How close to ZERO was there, Tom? Let’s check the first thing that comes up when I Google search ‘global warming polling 1980’:
Well, would you look at that – somebody polled Americans for decades now – who would have thought? It turns out that 50-72% of Americans worrying a great deal or a fair amount is close to ZERO in Tom’s world. That’s enlightening. Gore released “An Inconvenient Truth” in early 2006. In Gallup polling, worry jumped from 51% in 2004 to 62% in 2006 and 66% in 2008. So yes, Truth likely brought American’s attention back to the issue in a way that other efforts did not. Note however a couple of things this time series shows us: support was higher in 1999 and 2000 than 2008. So Truth wasn’t the most effective strategy. Also, worry post-2008 fell back to 2004 levels: 51%. Worry was falling in 2009 – when Waxman and Markey were writing their cap-and-trade legislation – through 2010 – when the legislation failed to pass Congress. That was despite having a Democratic President and a Democratic-led House and Senate. That combination will not repeat itself any time soon. So what should liberals do? Find alternate tactics to motivate conservatives instead of denigrating and alienating them? That sounds crazy to me.
Gallup’s page has plenty of other interesting results to chew over. I will include one more in this post for illustrative purposes because it gets at the heart of what N&S really wrote about. Gallup started asking in 1997 whether people thought global warming was a threat in their lifetime. Guess what the majority answer was. That’s right: most people said “no”. Most people (50%-69%) hold this belief at the same time they believe that global warming is real, that human activities cause it, and that news reports on it are correct, if not underestimated.
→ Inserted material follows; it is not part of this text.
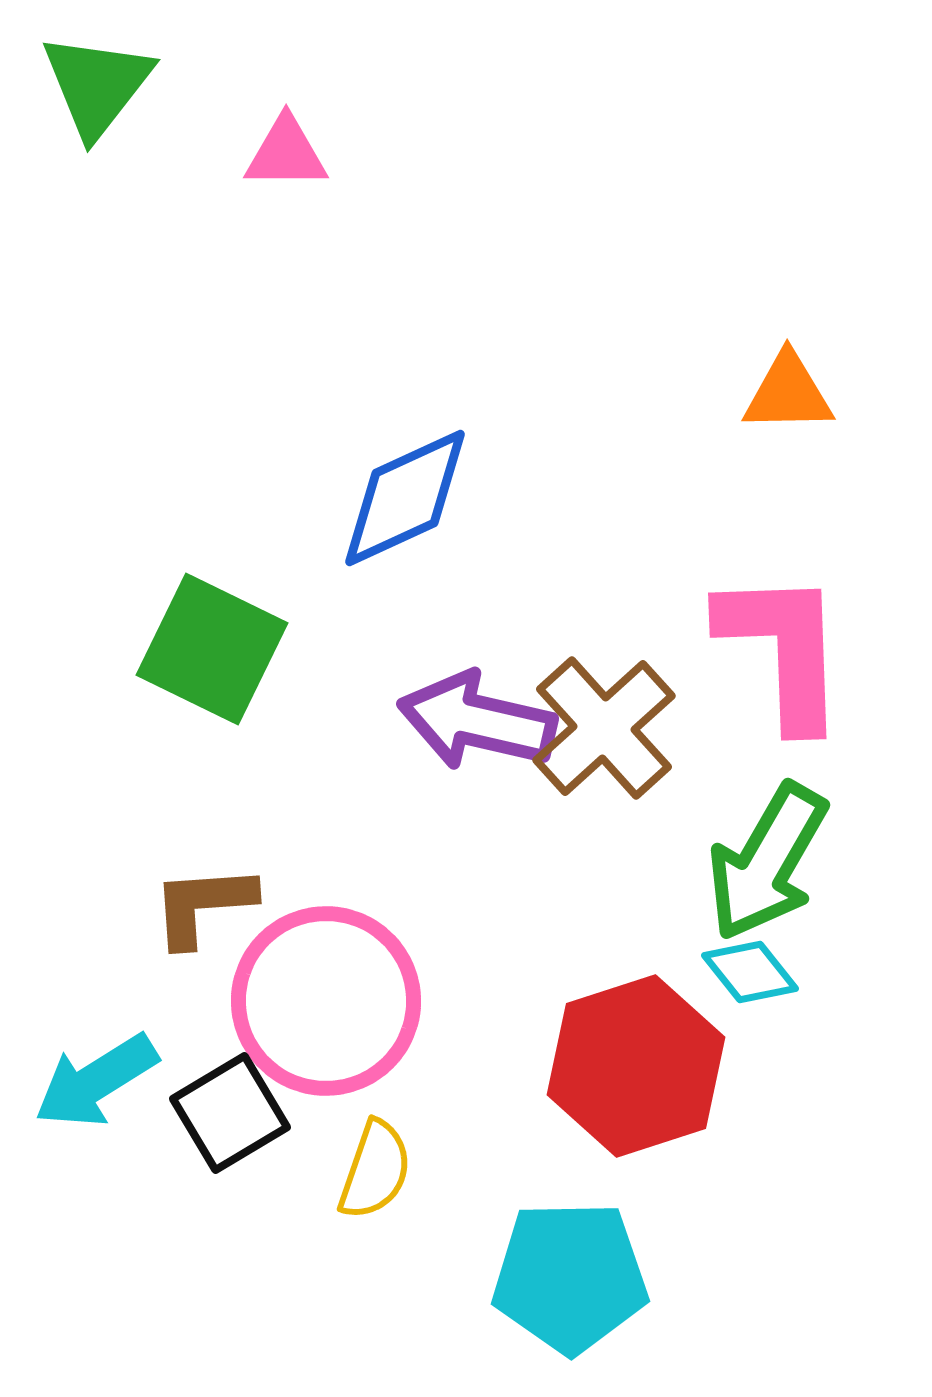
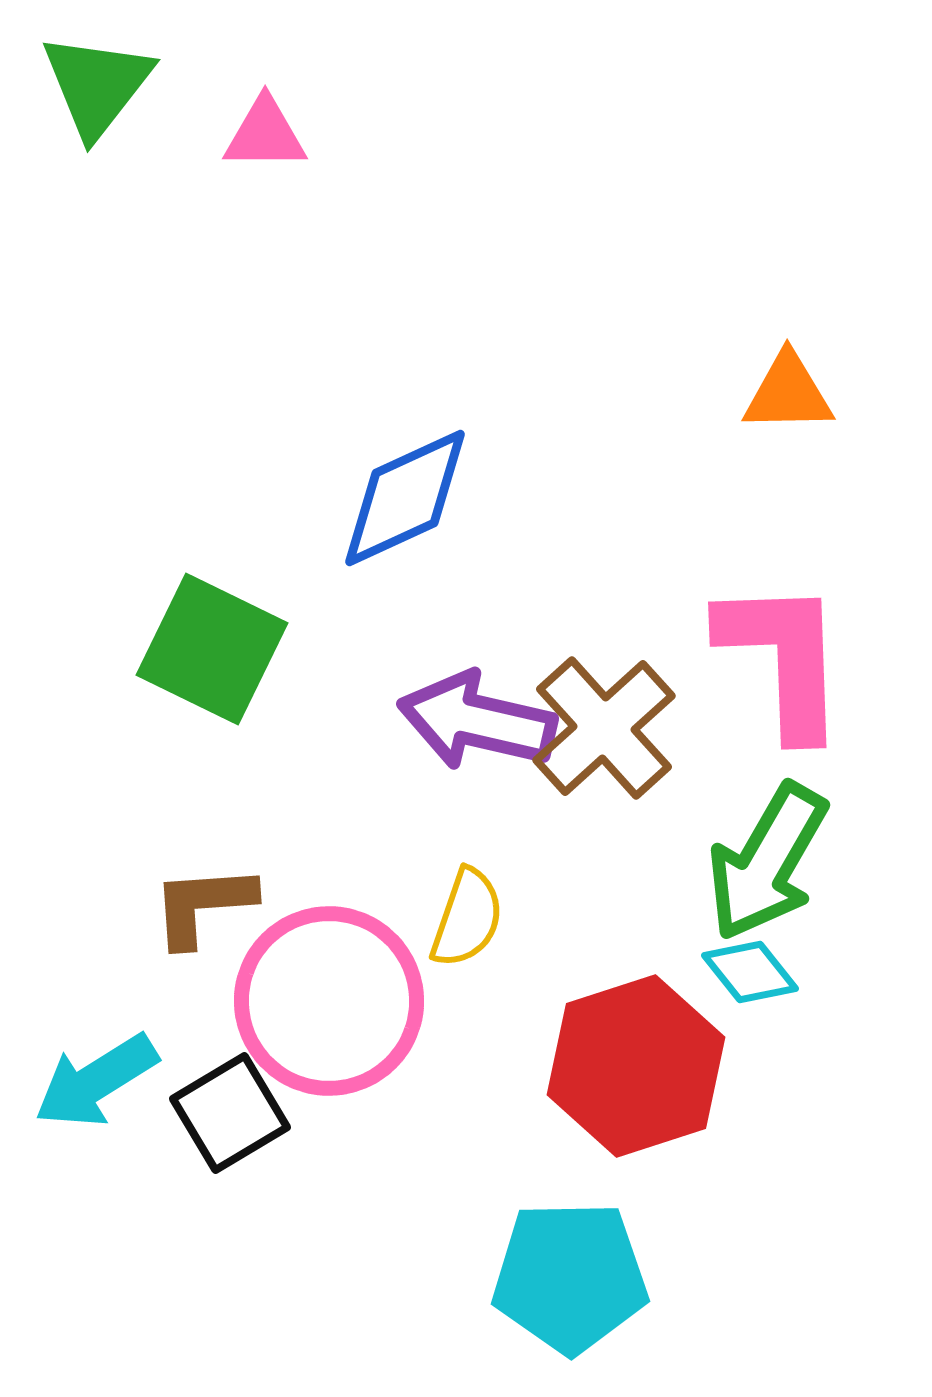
pink triangle: moved 21 px left, 19 px up
pink L-shape: moved 9 px down
pink circle: moved 3 px right
yellow semicircle: moved 92 px right, 252 px up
What does that mean? It means that people view the problem as a distant threat that will impact others before Americans. There is scientific truth behind this belief. The first reports of impacts were on Asians and Africans. Those same populations will continue to be disproportionately affected in the coming decades, as the IPCC AR5 reported this year.
N&S’s post was an attempt to change this perception. If scientists employ “communications approaches that take account of individuals’ personal points of reference (e.g., based on an understanding and appreciation of their values, attitudes, beliefs, local environment, and experiences) are more likely to meaningfully engage individuals with climate change,” more people are likely to view climate change as a direct threat to their own lives. If that happens, support for climate action will break through traditional barriers. But I guess Toles, Romm, and others aren’t really interested in that. They’re interested in this topic on ideological grounds: so long as liberals beat conservatives and people with slightly different worldviews, they’re happy.